* What needs to be done
Taking the line with "Verktyg och redskap (92, 530)" as the first and the line with "100% prírodné (354, 1693)" as the last, set down the lines below exactly, pictures excluded.

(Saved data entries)

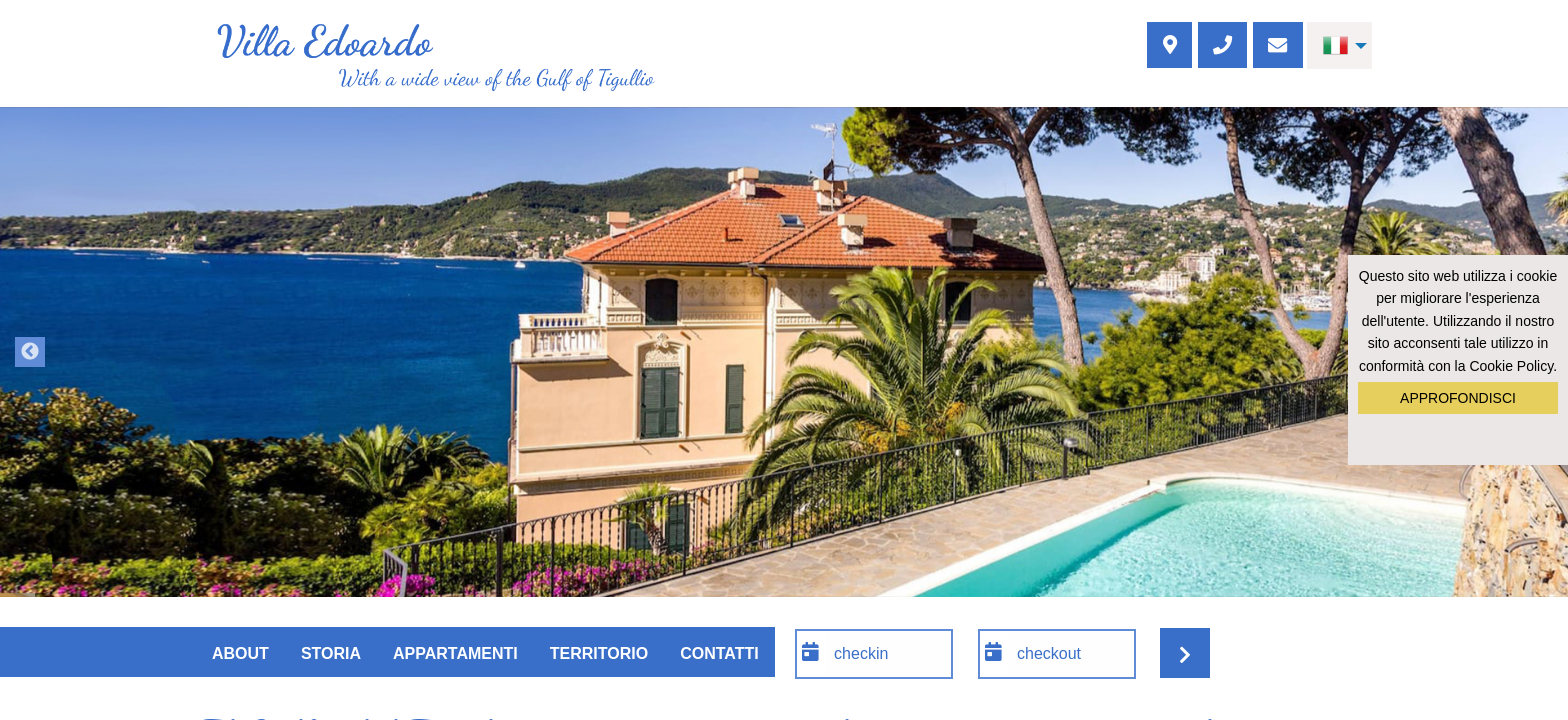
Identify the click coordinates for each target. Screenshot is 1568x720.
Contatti (719, 653)
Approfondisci (1458, 398)
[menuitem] (1339, 45)
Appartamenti (455, 653)
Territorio (599, 653)
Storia (331, 653)
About (240, 653)
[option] (784, 352)
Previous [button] (30, 352)
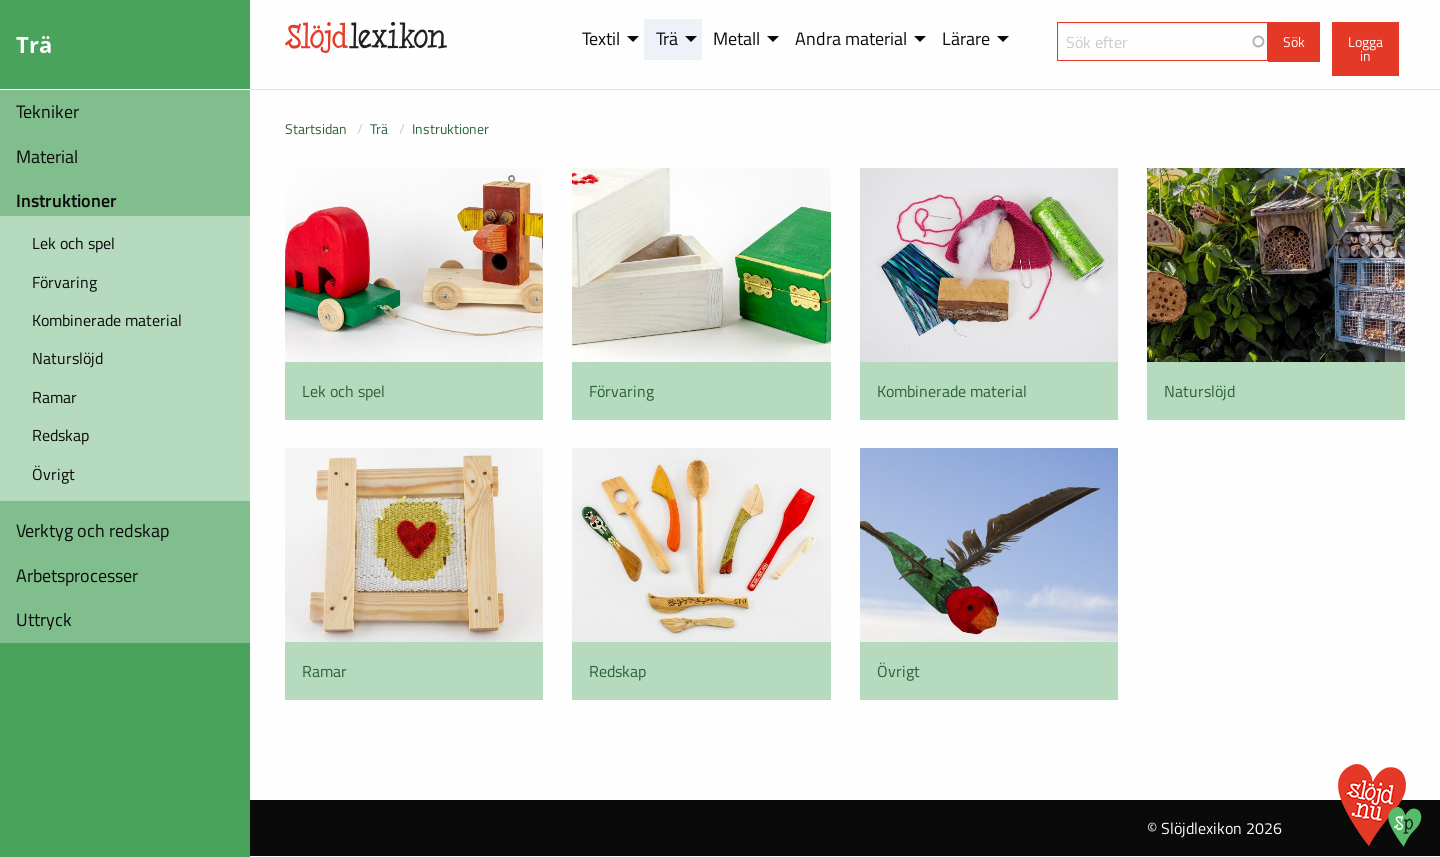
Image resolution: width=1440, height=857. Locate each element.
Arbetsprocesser (77, 575)
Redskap (60, 435)
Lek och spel (73, 243)
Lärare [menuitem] (966, 38)
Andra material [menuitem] (851, 38)
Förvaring (64, 282)
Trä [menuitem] (667, 38)
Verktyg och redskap (92, 530)
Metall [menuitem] (736, 38)
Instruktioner (66, 200)
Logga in (1365, 49)
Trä (379, 128)
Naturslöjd (67, 358)
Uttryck (44, 619)
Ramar (54, 397)
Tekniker (47, 111)
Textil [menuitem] (601, 38)
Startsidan (316, 128)
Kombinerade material (107, 320)
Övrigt (53, 474)
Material (47, 156)
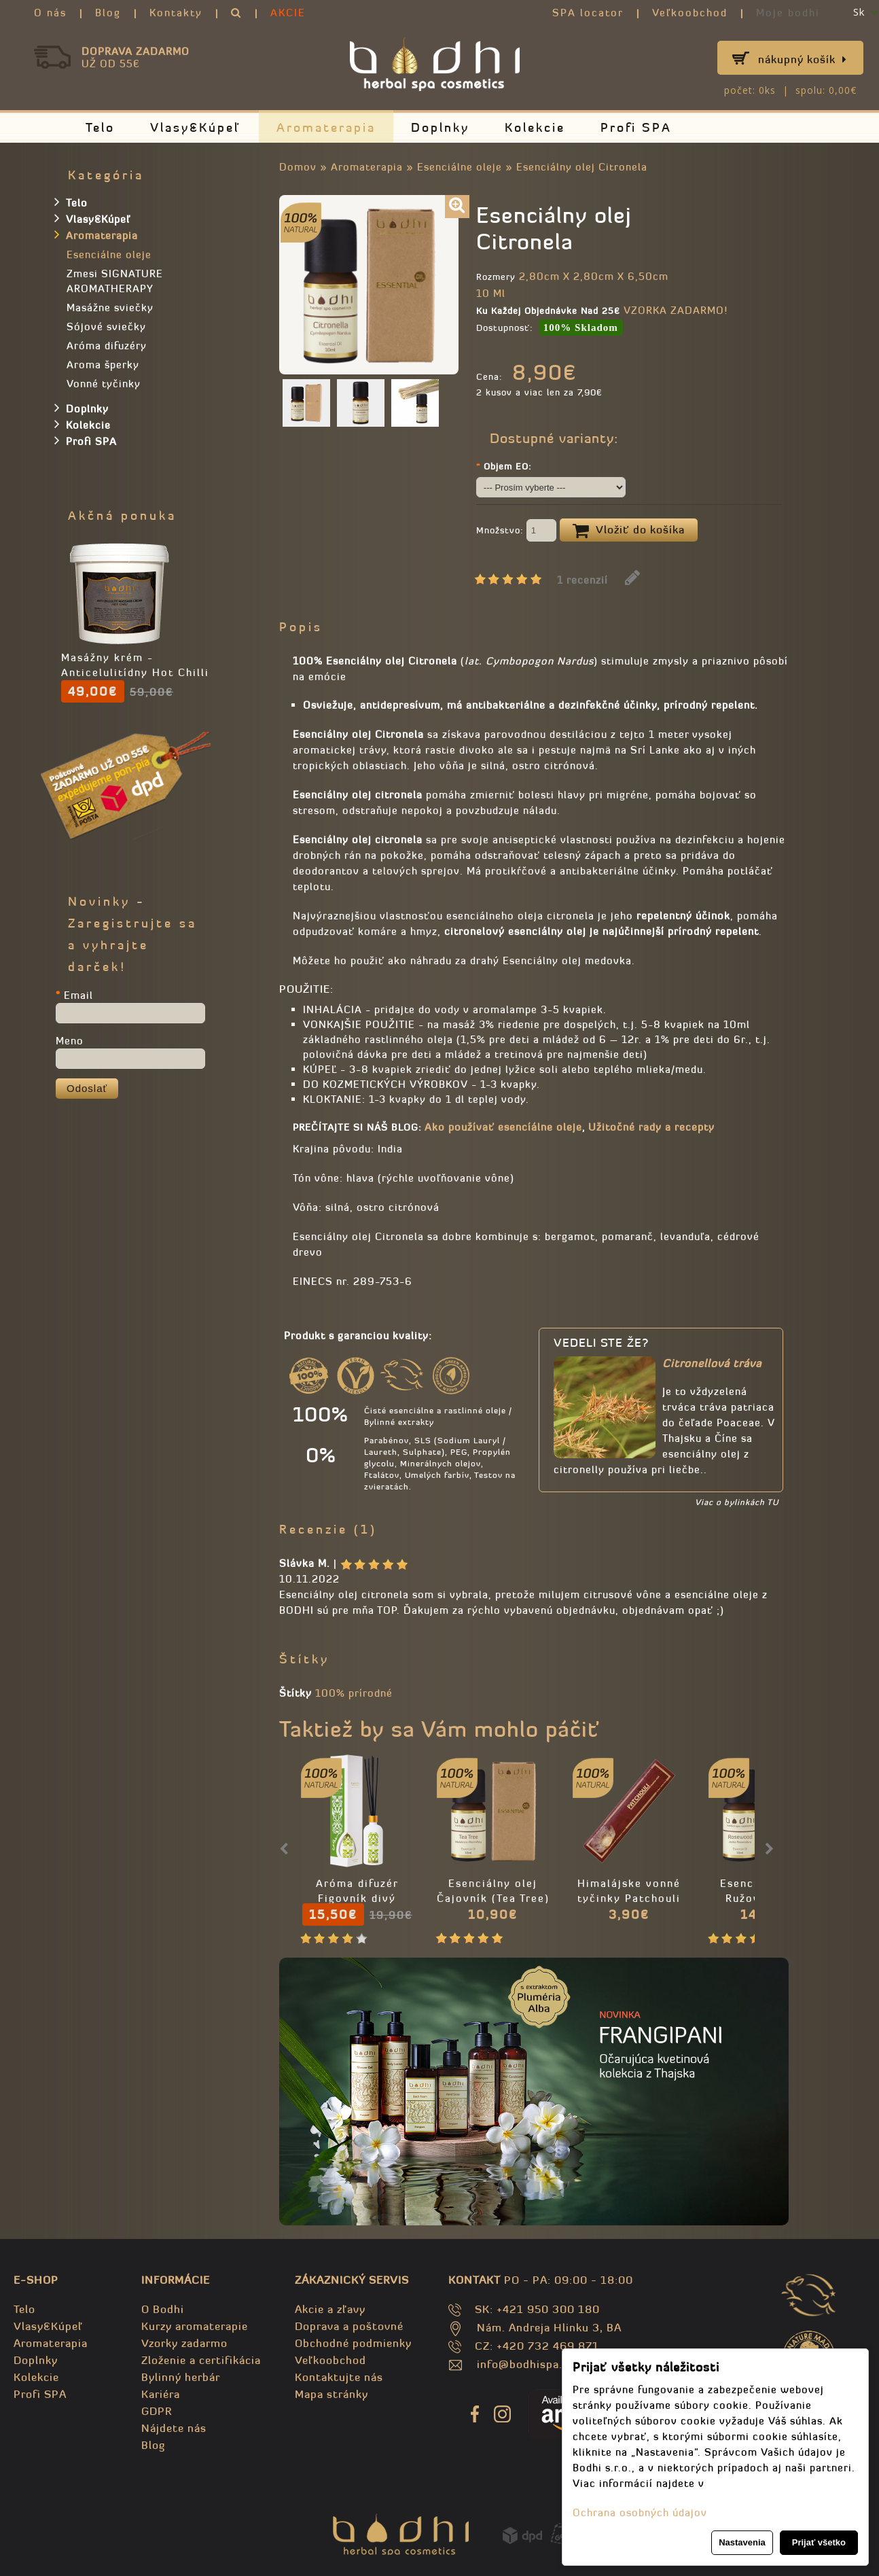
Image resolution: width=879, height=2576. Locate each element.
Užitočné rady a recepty (651, 1127)
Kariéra (160, 2394)
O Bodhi (162, 2309)
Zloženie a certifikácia (201, 2360)
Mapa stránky (331, 2394)
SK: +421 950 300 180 (537, 2309)
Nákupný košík (802, 59)
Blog (108, 12)
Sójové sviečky (106, 326)
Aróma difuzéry (107, 345)
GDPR (156, 2411)
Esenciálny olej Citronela (581, 166)
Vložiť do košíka (629, 531)
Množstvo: (516, 531)
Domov (298, 166)
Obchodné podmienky (353, 2343)
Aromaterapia (326, 127)
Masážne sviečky (110, 307)
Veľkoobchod (690, 12)
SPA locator (588, 12)
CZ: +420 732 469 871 (537, 2345)
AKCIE (288, 12)
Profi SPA (636, 127)
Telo (100, 127)
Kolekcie (535, 127)
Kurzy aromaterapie (194, 2326)
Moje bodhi (788, 12)
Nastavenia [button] (742, 2542)
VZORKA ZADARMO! (676, 310)
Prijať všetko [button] (819, 2542)
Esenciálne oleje (459, 166)
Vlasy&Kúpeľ (195, 127)
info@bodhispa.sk (526, 2364)
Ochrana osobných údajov (640, 2512)
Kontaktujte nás (339, 2377)
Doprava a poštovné (349, 2326)
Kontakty (175, 12)
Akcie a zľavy (330, 2309)
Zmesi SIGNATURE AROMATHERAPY (115, 281)
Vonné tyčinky (104, 383)
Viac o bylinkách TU (736, 1502)
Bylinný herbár (180, 2377)
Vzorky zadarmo (184, 2343)
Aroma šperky (103, 364)
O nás (50, 12)
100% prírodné (354, 1693)
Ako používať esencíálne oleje (503, 1127)
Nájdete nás (174, 2428)
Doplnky (440, 127)
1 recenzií (582, 580)
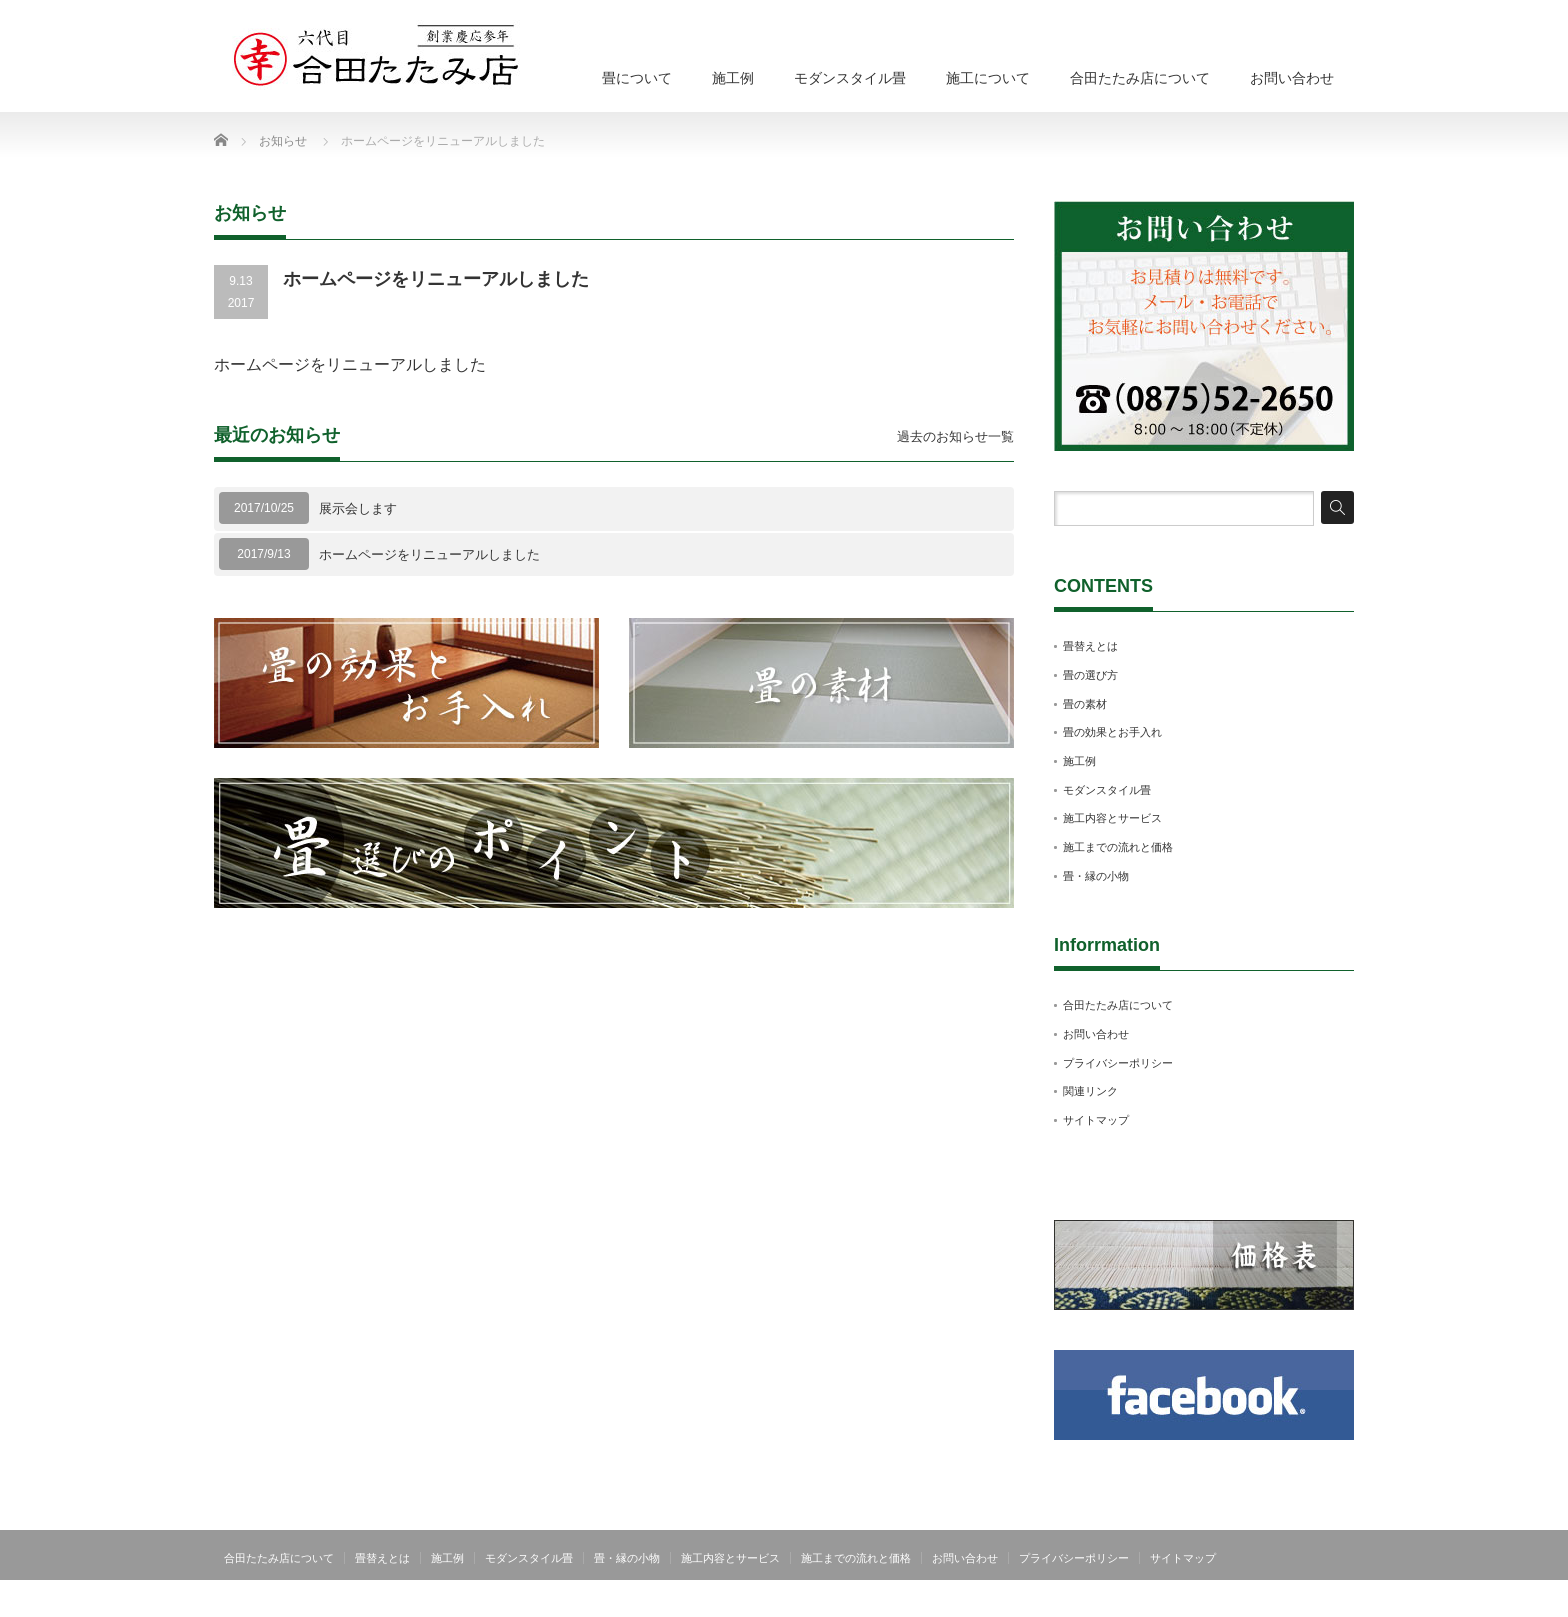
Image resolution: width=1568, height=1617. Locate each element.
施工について (988, 78)
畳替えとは (1090, 646)
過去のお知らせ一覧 (955, 436)
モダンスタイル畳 (850, 78)
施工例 (733, 78)
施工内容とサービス (1112, 818)
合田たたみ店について (1140, 78)
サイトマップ (1096, 1120)
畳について (637, 78)
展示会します (358, 508)
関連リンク (1090, 1091)
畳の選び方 (1090, 675)
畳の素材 (1085, 704)
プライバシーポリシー (1118, 1063)
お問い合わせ (1292, 78)
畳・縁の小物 (1096, 876)
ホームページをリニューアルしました (429, 554)
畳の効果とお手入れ (1112, 732)
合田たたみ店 (1318, 1602)
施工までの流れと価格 (1118, 847)
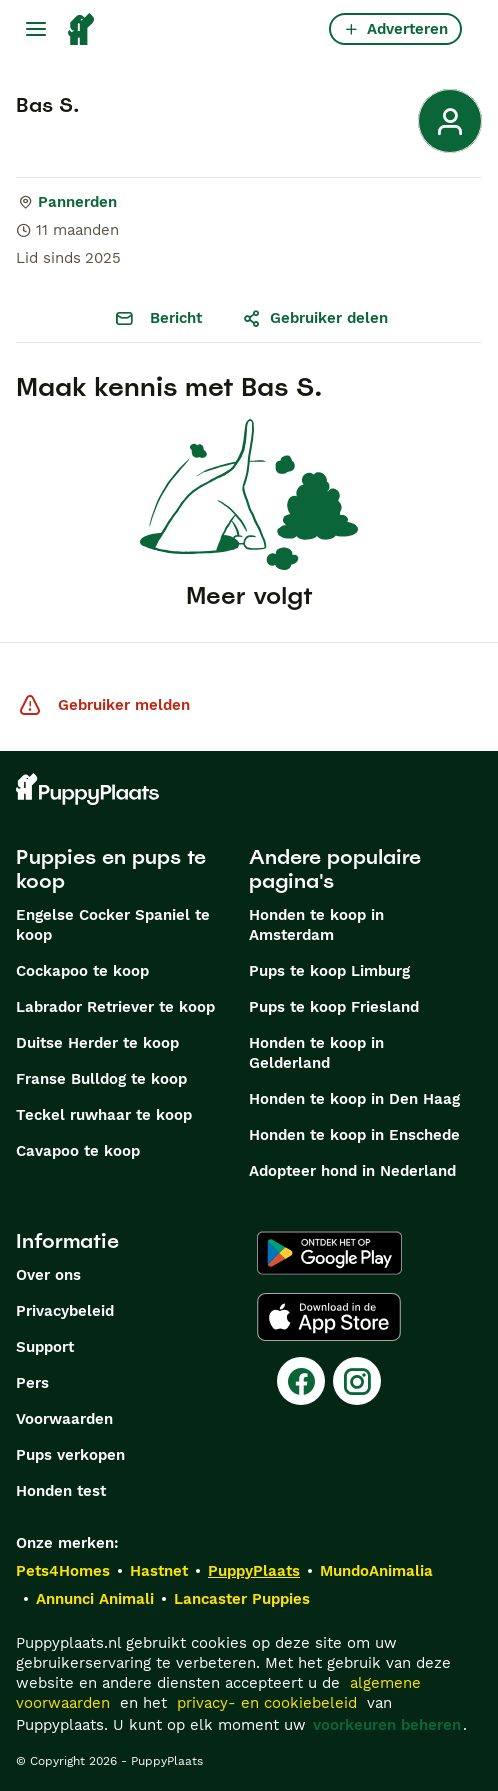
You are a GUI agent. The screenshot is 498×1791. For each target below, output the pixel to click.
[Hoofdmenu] (36, 29)
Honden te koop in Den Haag (354, 1099)
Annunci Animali (95, 1599)
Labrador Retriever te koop (115, 1007)
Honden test (61, 1491)
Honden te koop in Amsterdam (316, 925)
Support (45, 1347)
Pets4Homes (63, 1571)
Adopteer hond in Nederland (352, 1171)
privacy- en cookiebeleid (267, 1703)
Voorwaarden (64, 1419)
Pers (32, 1383)
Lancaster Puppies (242, 1599)
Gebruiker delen (315, 318)
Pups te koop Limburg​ (329, 971)
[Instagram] (357, 1381)
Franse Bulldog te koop (101, 1079)
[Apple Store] (329, 1317)
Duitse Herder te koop (97, 1043)
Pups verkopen (70, 1455)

* Solution for this task
Verktyg och redskap (92, 530)
Metall [menuitem] (736, 38)
Instruktioner (66, 200)
Logga in (1365, 49)
Trä (379, 128)
Naturslöjd (67, 358)
Uttryck (44, 619)
Ramar (54, 397)
Tekniker (47, 111)
Textil [menuitem] (601, 38)
Startsidan (316, 128)
Kombinerade material (107, 320)
Övrigt (53, 474)
Material (47, 156)
Image resolution: width=879, height=2576. Locate each element.
Užitočné rady a recepty (651, 1127)
Kariéra (160, 2394)
O Bodhi (162, 2309)
Zloženie a certifikácia (201, 2360)
Mapa stránky (331, 2394)
SK: +421 950 300 180 (537, 2309)
Nákupný košík (802, 59)
Blog (108, 12)
Sójové sviečky (106, 326)
Aróma difuzéry (107, 345)
GDPR (156, 2411)
Esenciálny olej Citronela (581, 166)
Vložiť do košíka (629, 531)
Množstvo: (516, 531)
Domov (298, 166)
Obchodné podmienky (353, 2343)
Aromaterapia (326, 127)
Masážne sviečky (110, 307)
Veľkoobchod (690, 12)
SPA locator (588, 12)
CZ: +420 732 469 871 (537, 2345)
AKCIE (288, 12)
Profi SPA (636, 127)
Telo (100, 127)
Kolekcie (535, 127)
Kurzy aromaterapie (194, 2326)
Moje bodhi (788, 12)
Nastavenia [button] (742, 2542)
VZORKA ZADARMO! (676, 310)
Prijať všetko [button] (819, 2542)
Esenciálne oleje (459, 166)
Vlasy&Kúpeľ (195, 127)
info@bodhispa.sk (526, 2364)
Ochrana osobných údajov (640, 2512)
Kontaktujte nás (339, 2377)
Doprava a poštovné (349, 2326)
Kontakty (175, 12)
Akcie a zľavy (330, 2309)
Zmesi SIGNATURE AROMATHERAPY (115, 281)
Vonné tyčinky (104, 383)
Viac o bylinkách TU (736, 1502)
Bylinný herbár (180, 2377)
Vzorky zadarmo (184, 2343)
Aroma šperky (103, 364)
O nás (50, 12)
100% prírodné (354, 1693)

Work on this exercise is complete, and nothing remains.